In planning any calendar printing project, the most obvious reality to concentrate to is that each calendar is a time-sensitive product with a built-in distribution deadline. For the standard 2014 calendar, in case your calendar is not in the long run person’s palms earlier than January 1, 2014, they might already have discovered another. For a non-standard calendar that deadline could also be sooner (eg., a school-year calendar must be within the person’s hands near the beginning of college if it will be useful to them). Working backwards from this absolute deadline can give you timeline for the entire project.
How are you getting your calendars into the top person’s fingers? Are you giving them away? If so, then it must be relatively straight-forward to figure out the distribution logistics and determine by what date you will have to have calendars in hand. Or possibly you might be mailing them out to your customers or members; in that case you just need to ensure you permit sufficient time for inserting into envelopes, including a cover letter, addressing and mailing. Or consider having the printer or a neighborhood mailhouse deal with mailing the calendars – it’s going to in all probability be cheaper and easier for you. Just make sure you find out from the printer or mailhouse how much extra time they may need and factor it in.

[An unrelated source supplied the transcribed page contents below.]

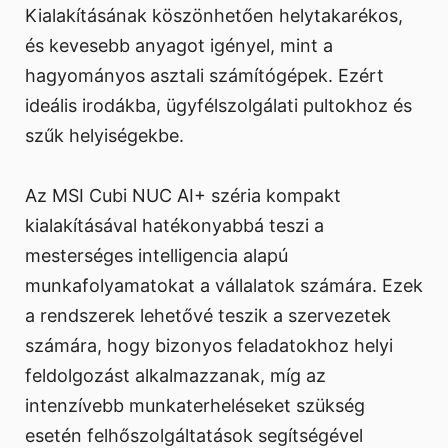
Kialakításának köszönhetően helytakarékos,
és kevesebb anyagot igényel, mint a
hagyományos asztali számítógépek. Ezért
ideális irodákba, ügyfélszolgálati pultokhoz és
szűk helyiségekbe.
Az MSI Cubi NUC AI+ széria kompakt
kialakításával hatékonyabbá teszi a
mesterséges intelligencia alapú
munkafolyamatokat a vállalatok számára. Ezek
a rendszerek lehetővé teszik a szervezetek
számára, hogy bizonyos feladatokhoz helyi
feldolgozást alkalmazzanak, míg az
intenzívebb munkaterheléseket szükség
esetén felhőszolgáltatások segítségével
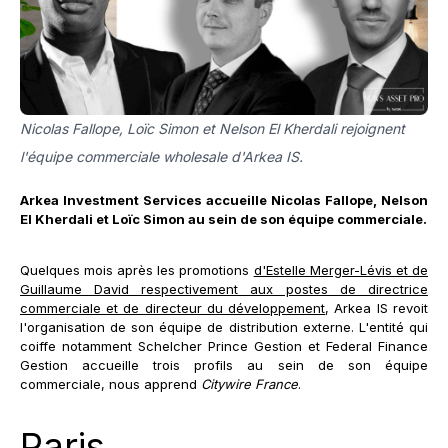
Nicolas Fallope, Loïc Simon et Nelson El Kherdali rejoignent
l'équipe commerciale wholesale d'Arkea IS.
Arkea Investment Services accueille Nicolas Fallope, Nelson
El Kherdali et Loïc Simon au sein de son équipe commerciale.
Quelques mois après les promotions
d'Estelle Merger-Lévis et de
Guillaume David respectivement aux postes de directrice
commerciale et de directeur du développement
, Arkea IS revoit
l'organisation de son équipe de distribution externe. L'entité qui
coiffe notamment Schelcher Prince Gestion et Federal Finance
Gestion accueille trois profils au sein de son équipe
commerciale, nous apprend
Citywire France
.
Paris...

If, then again, you intend to print a calendar and promote it, either as a nonprofit fundraiser or as a profit-making enterprise, then distribution is a bit more complicated. How much time you need for sales is dependent upon your gross sales technique. Are you selling at an area pageant or different occasion? In that case, then that gives you a deadline, but keep in mind that you may be higher off in the event you can sell at multiple occasions, in case attendance or gross sales at one occasion usually are not what you anticipate. Or maybe you might be having volunteers promote calendars to family and friends or door-to-door. If that’s the case, you need to permit at least two weeks, and ideally up to four weeks, since volunteers all have their own different schedules, and a few will need reminders and encouragement.

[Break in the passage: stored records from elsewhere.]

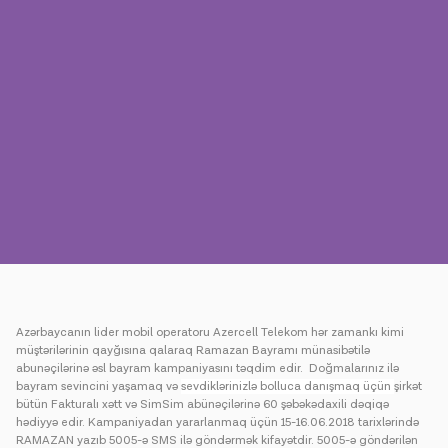
Mətbuat
Əlaqə
Ödəniş
Rouminq
Yeni nəsil
Dil
Azərbaycan
Azərbaycanın lider mobil operatoru Azercell Telekom hər zamankı kimi
müştərilərinin qayğısına qalaraq Ramazan Bayramı münasibətilə
abunəçilərinə əsl bayram kampaniyasını təqdim edir. Doğmalarınız ilə
bayram sevincini yaşamaq və
sevdiklərinizlə bolluca danışmaq üçün
şirkət
bütün Fakturalı xətt və SimSim abünəçilərinə 60 şəbəkədaxili dəqiqə
hədiyyə edir. Kampaniyadan yararlanmaq üçün 15-16.06.2018 tarixlərində
RAMAZAN yazıb 5005-ə SMS ilə göndərmək kifayətdir. 5005-ə göndərilən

In the event you print a calendar that you just plan to sell, you must you should definitely develop and implement a stable advertising and marketing plan. Marketing doesn’t have so as to add to the overall length of the calendar venture – you possibly can and will start advertising and marketing through the planning and manufacturing phases of the mission. Nonetheless, for those who wait to begin marketing till you’ve got the calendars in hand, then you will want to permit at least a couple of further weeks, maybe extra, in your advertising message to succeed in the meant audience and inspire them to purchase.

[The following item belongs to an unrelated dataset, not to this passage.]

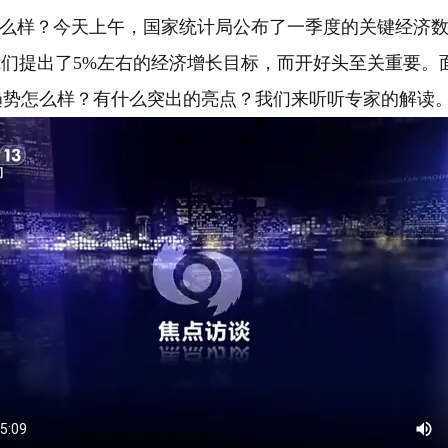
局怎么样？今天上午，国家统计局公布了一季度的关键经济数
我们提出了5%左右的经济增长目标，而开好头至关重要。
趋势怎么样？有什么突出的亮点？我们来听听专家的解读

The production section of a calendar printing project begins if you hand off the entire images, textual content, logos, advertising, etc. to the printer, and the printer turns it into calendar art work for you to approve and then puts it on the press and delivers to you the completed product. Be sure to speak to your printer early on to fins out how long this takes. In our case at Yearbox, it’s normally about three weeks (generally sooner if you have a specific deadline). For those who anticipate last-minute adjustments or additions, or if you’ll be proofing by committee, then it is best to most likely allow somewhat further time – perhaps a month in whole – for production.